Preconceived No-Shows

pre·con·ceived
adjective: pre-conceived
(of an idea or opinion) formed before having the evidence for its truth or usefulness.  “the same set of facts can be tailored to fit any preconceived belief”

When I read the statistics on how many singles there are in Southern California I literally did a double take. It’s an astounding number, yet it doesn’t have to be.

Born and raised in Los Angeles, I see people’s unrealistic expectations of “what love looks like” on a daily basis. What he looks like or what he does for a living or what she does for a living or what she looks like; does it really matter? When I was single, I was dating what I thought my “type” was. It turned out I did not know my “type” at all. My “preconceived notions” were the problem, because love is all encompassing and I found that out time and time again.

As a married matchmaker, when someone says “no” to a potential match because the photo, a one dimensional photo, isn’t that client’s type, I have to remind myself that person may have preconceived notions. That’s when I ask the question “why would you ever say no to someone based on a photo”?  How do you know this person won’t be the one? How do you know if you don’t meet them? The “preconceived notion” is why so many people are single. She/He doesn’t look like my type, they don’t represent who I see myself with, my friends might not think this person is good looking enough or whatever the excuse may be. So what happens? They stay single.

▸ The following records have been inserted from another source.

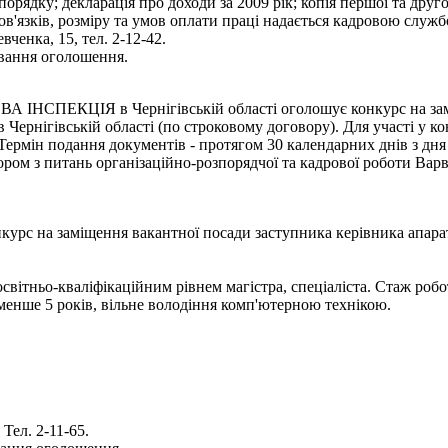
орядку; декларація про доходи за 2009 рік; копія першої та друг
'язків, розміру та умов оплати праці надається кадровою служб
вченка, 15, тел. 2-12-42.
ування оголошення.
Я в Чернігівській області оголошує конкурс на заміщення
в Чернігівській області (по строковому договору). Для участі у 
. Термін подання документів - протягом 30 календарних днів з д
ом з питань організаційно-розпорядчої та кадрової роботи Варви
заміщення вакантної посади заступника керівника апарату, н
світньо-кваліфікаційним рівнем магістра, спеціаліста. Стаж робо
 менше 5 років, вільне володіння комп'ютерною технікою.
Тел. 2-11-65.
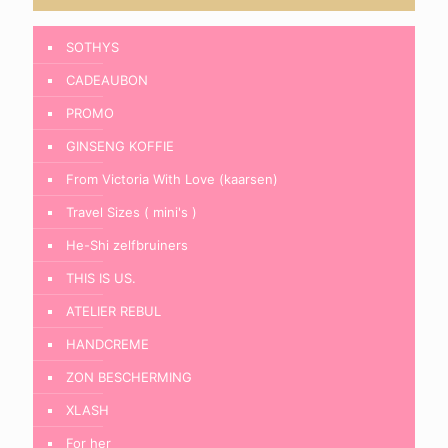
SOTHYS
CADEAUBON
PROMO
GINSENG KOFFIE
From Victoria With Love (kaarsen)
Travel Sizes ( mini's )
He-Shi zelfbruiners
THIS IS US.
ATELIER REBUL
HANDCREME
ZON BESCHERMING
XLASH
For her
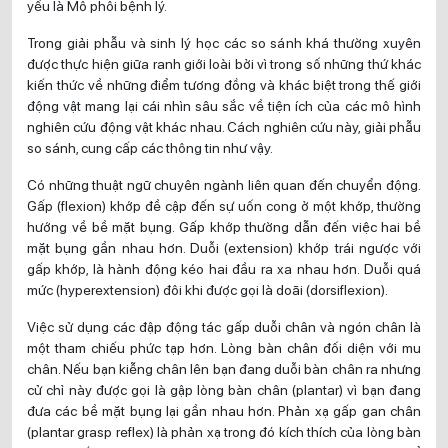
yếu là Mô phôi bệnh lý.
Trong giải phẫu và sinh lý học các so sánh khá thường xuyên
được thực hiện giữa ranh giới loài bởi vì trong số những thứ khác
kiến thức về những điểm tương đồng và khác biệt trong thế giới
động vật mang lại cái nhìn sâu sắc về tiện ích của các mô hình
nghiên cứu động vật khác nhau. Cách nghiên cứu này, giải phẫu
so sánh, cung cấp các thông tin như vậy.
Có những thuật ngữ chuyên ngành liên quan đến chuyển động.
Gấp (flexion) khớp đề cập đến sự uốn cong ở một khớp, thường
hướng về bề mặt bụng. Gấp khớp thường dẫn đến việc hai bề
mặt bụng gần nhau hơn. Duỗi (extension) khớp trái ngược với
gấp khớp, là hành động kéo hai đầu ra xa nhau hơn. Duỗi quá
mức (hyperextension) đôi khi được gọi là doãi (dorsiflexion).
Việc sử dụng các đập động tác gấp duỗi chân và ngón chân là
một tham chiếu phức tạp hơn. Lòng bàn chân đối diện với mu
chân. Nếu bạn kiễng chân lên bạn đang duỗi bàn chân ra nhưng
cử chỉ này được gọi là gập lòng bàn chân (plantar) vì bạn đang
đưa các bề mặt bụng lại gần nhau hơn. Phản xạ gấp gan chân
(plantar grasp reflex) là phản xạ trong đó kích thích của lòng bàn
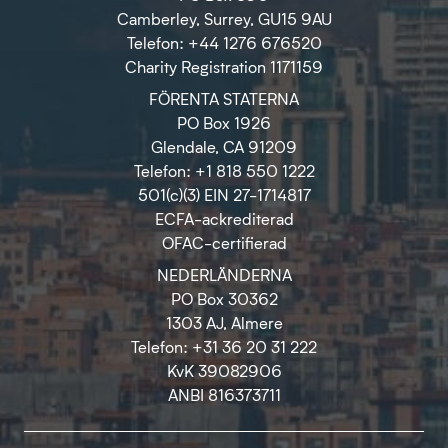
Camberley, Surrey, GU15 9AU
Telefon: +44 1276 676520
Charity Registration 1171159
FÖRENTA STATERNA
PO Box 1926
Glendale, CA 91209
Telefon: +1 818 550 1222
501(c)(3) EIN 27-1714817
ECFA-ackrediterad
OFAC-certifierad
NEDERLÄNDERNA
PO Box 30362
1303 AJ, Almere
Telefon: +31 36 20 31 222
KvK 39082906
ANBI 816373711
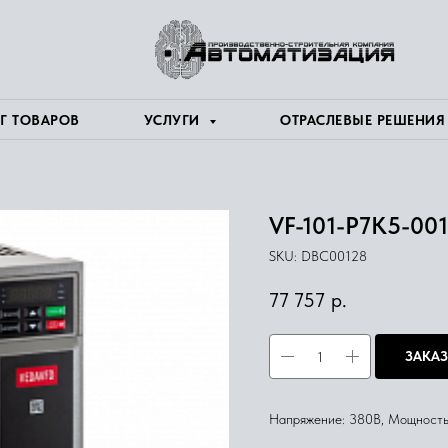
Г ТОВАРОВ
УСЛУГИ
ОТРАСЛЕВЫЕ РЕШЕНИ
VF-101-P7K5-00
SKU:
DBC00128
77 757
р.
ЗАКАЗ
Напряжение: 380В, Мощность: 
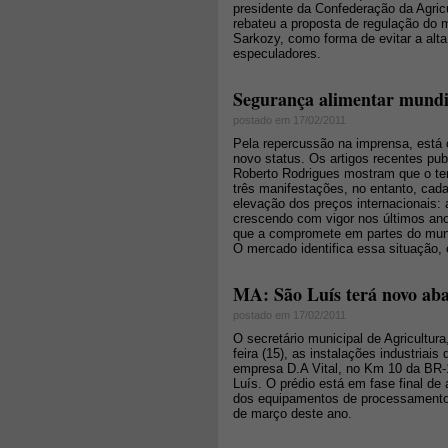
presidente da Confederação da Agricu
rebateu a proposta de regulação do 
Sarkozy, como forma de evitar a alt
especuladores.
Segurança alimentar mundia
postado em 17/02/2011
Pela repercussão na imprensa, está 
novo status. Os artigos recentes pub
Roberto Rodrigues mostram que o tem
três manifestações, no entanto, ca
elevação dos preços internacionais:
crescendo com vigor nos últimos an
que a compromete em partes do mundo
O mercado identifica essa situação,
MA: São Luís terá novo aba
postado em 17/02/2011
O secretário municipal de Agricultura
feira (15), as instalações industriai
empresa D.A Vital, no Km 10 da BR-
Luís. O prédio está em fase final d
dos equipamentos de processamento 
de março deste ano.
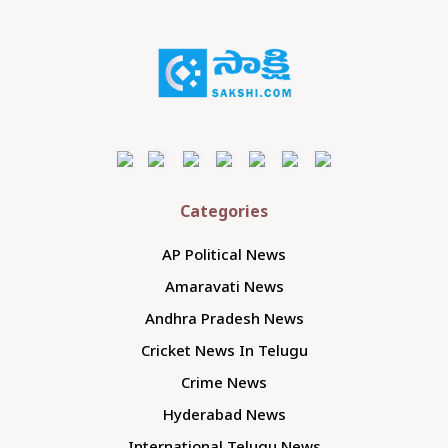
Categories
AP Political News
Amaravati News
Andhra Pradesh News
Cricket News In Telugu
Crime News
Hyderabad News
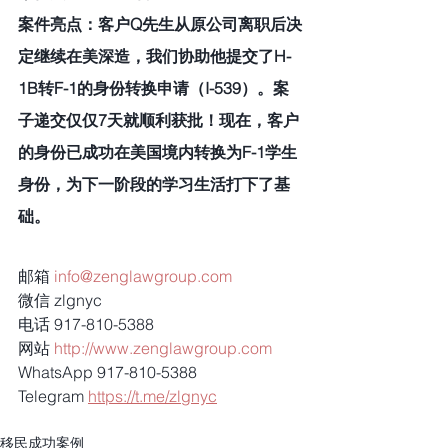
案件亮点：客户Q先生从原公司离职后决
定继续在美深造，我们协助他提交了H-
1B转F-1的身份转换申请（I-539）。案
子递交仅仅7天就顺利获批！现在，客户
的身份已成功在美国境内转换为F-1学生
身份，为下一阶段的学习生活打下了基
础。
邮箱 
info@zenglawgroup.com
微信 zlgnyc
电话 917-810-5388
网站 
http://www.zenglawgroup.com
WhatsApp 917-810-5388
Telegram 
https://t.me/zlgnyc
移民成功案例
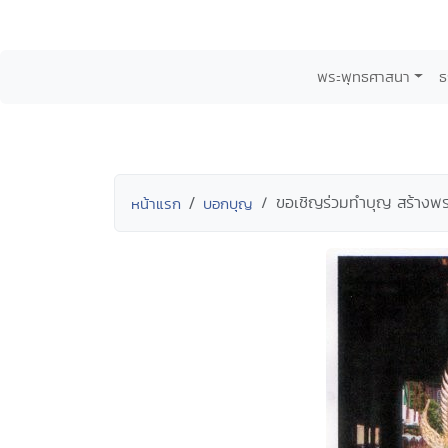
พระพุทธศาสนา
ธ
ขอเชิญร่วมทำบุญ สร้างพร
หน้าแรก
บอกบุญ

People have no idea what love actually looks like. How could they? What does it mean to fall and stay in love, to be in a marriage, to take a risk. I always ask my clients if they want a wedding or a marriage. The differences are monumental. Are you willing to grow and change? A marriage, for better or for worse means you are willing to grow, you are willing to step outside your comfort zone, you are willing to be vulnerable and accountable. It’s a beautiful thing to be in a marriage with someone you really love.

I often hear, ”I need to be physically attracted to him or her right away”, and I agree you want to find a potential match physically attractive even if they don’t look like your type, but remember physical attraction will change. It will change for all of us…guaranteed.

My advice is to keep an open mind and an open heart because often times what love looks like can be dramatically different than what you think. If you hold on to tight to that “picture in your mind” you might find yourself single and truly missing what we all desire; companionship, connection, and true love. Think about it…really, and then let go of your preconceived notions.